→ Task statement
Each entry below is to be duplicated verbatim.

→ Records for this exercise
=== Section Start ===

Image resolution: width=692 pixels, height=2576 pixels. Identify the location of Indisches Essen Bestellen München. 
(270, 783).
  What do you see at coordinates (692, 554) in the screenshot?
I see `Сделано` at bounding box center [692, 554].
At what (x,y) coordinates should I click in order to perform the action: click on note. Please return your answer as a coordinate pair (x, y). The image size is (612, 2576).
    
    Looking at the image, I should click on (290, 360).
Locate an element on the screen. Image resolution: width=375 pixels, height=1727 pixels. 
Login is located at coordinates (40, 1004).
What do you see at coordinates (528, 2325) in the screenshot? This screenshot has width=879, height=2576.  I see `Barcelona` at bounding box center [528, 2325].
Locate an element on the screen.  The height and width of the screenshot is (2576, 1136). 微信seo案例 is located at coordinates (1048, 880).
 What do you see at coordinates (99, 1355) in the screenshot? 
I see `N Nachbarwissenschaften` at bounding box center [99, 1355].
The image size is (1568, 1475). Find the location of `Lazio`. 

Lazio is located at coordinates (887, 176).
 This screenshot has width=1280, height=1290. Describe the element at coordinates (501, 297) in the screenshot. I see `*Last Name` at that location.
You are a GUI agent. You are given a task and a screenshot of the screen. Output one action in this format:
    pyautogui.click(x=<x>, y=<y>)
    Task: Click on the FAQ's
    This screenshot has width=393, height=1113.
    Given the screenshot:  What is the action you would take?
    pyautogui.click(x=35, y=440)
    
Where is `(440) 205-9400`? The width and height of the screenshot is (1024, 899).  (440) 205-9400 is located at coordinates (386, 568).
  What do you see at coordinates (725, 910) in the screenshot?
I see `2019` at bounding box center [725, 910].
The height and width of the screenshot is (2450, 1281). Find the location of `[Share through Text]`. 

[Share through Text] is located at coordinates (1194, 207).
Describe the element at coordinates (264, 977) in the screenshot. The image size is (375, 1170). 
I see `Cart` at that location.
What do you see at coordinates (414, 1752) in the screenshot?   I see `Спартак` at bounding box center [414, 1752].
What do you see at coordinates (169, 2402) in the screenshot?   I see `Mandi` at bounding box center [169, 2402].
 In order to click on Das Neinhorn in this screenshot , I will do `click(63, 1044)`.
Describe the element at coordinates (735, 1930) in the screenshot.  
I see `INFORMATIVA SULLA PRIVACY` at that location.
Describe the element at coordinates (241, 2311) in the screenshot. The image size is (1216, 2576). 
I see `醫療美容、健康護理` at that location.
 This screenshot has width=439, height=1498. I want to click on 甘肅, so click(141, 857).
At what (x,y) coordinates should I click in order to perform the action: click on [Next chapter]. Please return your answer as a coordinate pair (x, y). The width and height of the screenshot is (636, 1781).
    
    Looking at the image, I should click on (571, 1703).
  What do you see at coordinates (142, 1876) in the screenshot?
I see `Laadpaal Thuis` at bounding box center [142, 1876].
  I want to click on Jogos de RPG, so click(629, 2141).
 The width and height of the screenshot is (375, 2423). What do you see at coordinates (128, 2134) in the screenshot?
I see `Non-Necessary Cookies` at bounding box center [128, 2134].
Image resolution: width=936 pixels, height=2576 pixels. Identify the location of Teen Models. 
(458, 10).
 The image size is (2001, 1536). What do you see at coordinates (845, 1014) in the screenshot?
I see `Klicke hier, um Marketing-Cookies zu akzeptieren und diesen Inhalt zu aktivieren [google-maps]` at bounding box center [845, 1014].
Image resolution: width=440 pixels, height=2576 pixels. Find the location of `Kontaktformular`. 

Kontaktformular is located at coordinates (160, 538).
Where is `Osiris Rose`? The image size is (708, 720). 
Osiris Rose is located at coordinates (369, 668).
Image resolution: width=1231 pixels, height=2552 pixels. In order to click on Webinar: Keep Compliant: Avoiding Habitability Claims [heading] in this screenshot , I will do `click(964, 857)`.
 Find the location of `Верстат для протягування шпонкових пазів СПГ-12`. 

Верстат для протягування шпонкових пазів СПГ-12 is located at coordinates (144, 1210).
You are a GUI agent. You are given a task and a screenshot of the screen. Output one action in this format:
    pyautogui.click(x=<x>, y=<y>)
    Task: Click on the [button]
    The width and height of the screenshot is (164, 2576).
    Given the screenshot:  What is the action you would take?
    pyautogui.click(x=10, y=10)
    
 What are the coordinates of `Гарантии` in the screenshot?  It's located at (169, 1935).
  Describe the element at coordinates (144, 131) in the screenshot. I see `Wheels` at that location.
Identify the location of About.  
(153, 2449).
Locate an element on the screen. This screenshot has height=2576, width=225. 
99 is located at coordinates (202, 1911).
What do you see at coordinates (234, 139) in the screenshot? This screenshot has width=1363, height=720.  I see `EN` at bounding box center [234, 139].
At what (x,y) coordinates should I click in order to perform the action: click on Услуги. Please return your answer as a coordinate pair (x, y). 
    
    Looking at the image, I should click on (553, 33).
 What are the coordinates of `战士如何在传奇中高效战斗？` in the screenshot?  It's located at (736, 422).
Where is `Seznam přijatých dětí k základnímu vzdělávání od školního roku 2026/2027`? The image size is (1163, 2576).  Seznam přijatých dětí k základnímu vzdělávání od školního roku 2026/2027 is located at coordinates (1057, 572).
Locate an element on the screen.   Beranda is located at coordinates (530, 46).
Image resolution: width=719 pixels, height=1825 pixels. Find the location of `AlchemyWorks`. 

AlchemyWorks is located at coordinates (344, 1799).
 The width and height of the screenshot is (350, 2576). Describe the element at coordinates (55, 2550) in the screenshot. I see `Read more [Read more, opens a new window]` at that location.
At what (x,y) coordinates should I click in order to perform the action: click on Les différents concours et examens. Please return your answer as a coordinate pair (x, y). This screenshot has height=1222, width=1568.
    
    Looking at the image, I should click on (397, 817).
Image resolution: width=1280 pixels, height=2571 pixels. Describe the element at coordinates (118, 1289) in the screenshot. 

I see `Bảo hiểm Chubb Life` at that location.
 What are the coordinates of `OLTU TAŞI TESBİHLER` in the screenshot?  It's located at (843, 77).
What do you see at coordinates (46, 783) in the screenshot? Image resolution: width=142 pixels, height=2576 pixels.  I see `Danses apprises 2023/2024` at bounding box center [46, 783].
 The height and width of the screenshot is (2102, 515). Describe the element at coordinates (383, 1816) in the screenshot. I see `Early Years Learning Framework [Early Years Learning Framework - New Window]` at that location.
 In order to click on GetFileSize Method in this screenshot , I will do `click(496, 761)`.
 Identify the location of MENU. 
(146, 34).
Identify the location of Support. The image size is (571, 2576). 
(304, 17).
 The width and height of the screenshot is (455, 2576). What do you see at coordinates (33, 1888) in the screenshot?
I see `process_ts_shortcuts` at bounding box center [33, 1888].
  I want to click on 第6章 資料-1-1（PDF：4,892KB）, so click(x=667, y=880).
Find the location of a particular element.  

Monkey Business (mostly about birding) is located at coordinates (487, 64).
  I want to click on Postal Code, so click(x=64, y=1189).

=== Section End ===

→ Solution below
Image resolution: width=692 pixels, height=2576 pixels. Identify the location of Indisches Essen Bestellen München. 
(270, 783).
  What do you see at coordinates (692, 554) in the screenshot?
I see `Сделано` at bounding box center [692, 554].
At what (x,y) coordinates should I click in order to perform the action: click on note. Please return your answer as a coordinate pair (x, y). The image size is (612, 2576).
    
    Looking at the image, I should click on (290, 360).
Locate an element on the screen. Image resolution: width=375 pixels, height=1727 pixels. 
Login is located at coordinates (40, 1004).
What do you see at coordinates (528, 2325) in the screenshot? This screenshot has width=879, height=2576.  I see `Barcelona` at bounding box center [528, 2325].
Locate an element on the screen.  The height and width of the screenshot is (2576, 1136). 微信seo案例 is located at coordinates (1048, 880).
 What do you see at coordinates (99, 1355) in the screenshot? 
I see `N Nachbarwissenschaften` at bounding box center [99, 1355].
The image size is (1568, 1475). Find the location of `Lazio`. 

Lazio is located at coordinates (887, 176).
 This screenshot has width=1280, height=1290. Describe the element at coordinates (501, 297) in the screenshot. I see `*Last Name` at that location.
You are a GUI agent. You are given a task and a screenshot of the screen. Output one action in this format:
    pyautogui.click(x=<x>, y=<y>)
    Task: Click on the FAQ's
    This screenshot has width=393, height=1113.
    Given the screenshot:  What is the action you would take?
    pyautogui.click(x=35, y=440)
    
Where is `(440) 205-9400`? The width and height of the screenshot is (1024, 899).  (440) 205-9400 is located at coordinates (386, 568).
  What do you see at coordinates (725, 910) in the screenshot?
I see `2019` at bounding box center [725, 910].
The height and width of the screenshot is (2450, 1281). Find the location of `[Share through Text]`. 

[Share through Text] is located at coordinates (1194, 207).
Describe the element at coordinates (264, 977) in the screenshot. The image size is (375, 1170). 
I see `Cart` at that location.
What do you see at coordinates (414, 1752) in the screenshot?   I see `Спартак` at bounding box center [414, 1752].
What do you see at coordinates (169, 2402) in the screenshot?   I see `Mandi` at bounding box center [169, 2402].
 In order to click on Das Neinhorn in this screenshot , I will do `click(63, 1044)`.
Describe the element at coordinates (735, 1930) in the screenshot.  
I see `INFORMATIVA SULLA PRIVACY` at that location.
Describe the element at coordinates (241, 2311) in the screenshot. The image size is (1216, 2576). 
I see `醫療美容、健康護理` at that location.
 This screenshot has width=439, height=1498. I want to click on 甘肅, so click(141, 857).
At what (x,y) coordinates should I click in order to perform the action: click on [Next chapter]. Please return your answer as a coordinate pair (x, y). The width and height of the screenshot is (636, 1781).
    
    Looking at the image, I should click on (571, 1703).
  What do you see at coordinates (142, 1876) in the screenshot?
I see `Laadpaal Thuis` at bounding box center [142, 1876].
  I want to click on Jogos de RPG, so click(629, 2141).
 The width and height of the screenshot is (375, 2423). What do you see at coordinates (128, 2134) in the screenshot?
I see `Non-Necessary Cookies` at bounding box center [128, 2134].
Image resolution: width=936 pixels, height=2576 pixels. Identify the location of Teen Models. 
(458, 10).
 The image size is (2001, 1536). What do you see at coordinates (845, 1014) in the screenshot?
I see `Klicke hier, um Marketing-Cookies zu akzeptieren und diesen Inhalt zu aktivieren [google-maps]` at bounding box center [845, 1014].
Image resolution: width=440 pixels, height=2576 pixels. Find the location of `Kontaktformular`. 

Kontaktformular is located at coordinates (160, 538).
Where is `Osiris Rose`? The image size is (708, 720). 
Osiris Rose is located at coordinates (369, 668).
Image resolution: width=1231 pixels, height=2552 pixels. In order to click on Webinar: Keep Compliant: Avoiding Habitability Claims [heading] in this screenshot , I will do `click(964, 857)`.
 Find the location of `Верстат для протягування шпонкових пазів СПГ-12`. 

Верстат для протягування шпонкових пазів СПГ-12 is located at coordinates (144, 1210).
You are a GUI agent. You are given a task and a screenshot of the screen. Output one action in this format:
    pyautogui.click(x=<x>, y=<y>)
    Task: Click on the [button]
    The width and height of the screenshot is (164, 2576).
    Given the screenshot:  What is the action you would take?
    pyautogui.click(x=10, y=10)
    
 What are the coordinates of `Гарантии` in the screenshot?  It's located at (169, 1935).
  Describe the element at coordinates (144, 131) in the screenshot. I see `Wheels` at that location.
Identify the location of About.  
(153, 2449).
Locate an element on the screen. This screenshot has height=2576, width=225. 
99 is located at coordinates (202, 1911).
What do you see at coordinates (234, 139) in the screenshot? This screenshot has width=1363, height=720.  I see `EN` at bounding box center [234, 139].
At what (x,y) coordinates should I click in order to perform the action: click on Услуги. Please return your answer as a coordinate pair (x, y). 
    
    Looking at the image, I should click on (553, 33).
 What are the coordinates of `战士如何在传奇中高效战斗？` in the screenshot?  It's located at (736, 422).
Where is `Seznam přijatých dětí k základnímu vzdělávání od školního roku 2026/2027`? The image size is (1163, 2576).  Seznam přijatých dětí k základnímu vzdělávání od školního roku 2026/2027 is located at coordinates (1057, 572).
Locate an element on the screen.   Beranda is located at coordinates (530, 46).
Image resolution: width=719 pixels, height=1825 pixels. Find the location of `AlchemyWorks`. 

AlchemyWorks is located at coordinates (344, 1799).
 The width and height of the screenshot is (350, 2576). Describe the element at coordinates (55, 2550) in the screenshot. I see `Read more [Read more, opens a new window]` at that location.
At what (x,y) coordinates should I click in order to perform the action: click on Les différents concours et examens. Please return your answer as a coordinate pair (x, y). This screenshot has height=1222, width=1568.
    
    Looking at the image, I should click on (397, 817).
Image resolution: width=1280 pixels, height=2571 pixels. Describe the element at coordinates (118, 1289) in the screenshot. 

I see `Bảo hiểm Chubb Life` at that location.
 What are the coordinates of `OLTU TAŞI TESBİHLER` in the screenshot?  It's located at (843, 77).
What do you see at coordinates (46, 783) in the screenshot? Image resolution: width=142 pixels, height=2576 pixels.  I see `Danses apprises 2023/2024` at bounding box center [46, 783].
 The height and width of the screenshot is (2102, 515). Describe the element at coordinates (383, 1816) in the screenshot. I see `Early Years Learning Framework [Early Years Learning Framework - New Window]` at that location.
 In order to click on GetFileSize Method in this screenshot , I will do `click(496, 761)`.
 Identify the location of MENU. 
(146, 34).
Identify the location of Support. The image size is (571, 2576). 
(304, 17).
 The width and height of the screenshot is (455, 2576). What do you see at coordinates (33, 1888) in the screenshot?
I see `process_ts_shortcuts` at bounding box center [33, 1888].
  I want to click on 第6章 資料-1-1（PDF：4,892KB）, so click(x=667, y=880).
Find the location of a particular element.  

Monkey Business (mostly about birding) is located at coordinates (487, 64).
  I want to click on Postal Code, so click(x=64, y=1189).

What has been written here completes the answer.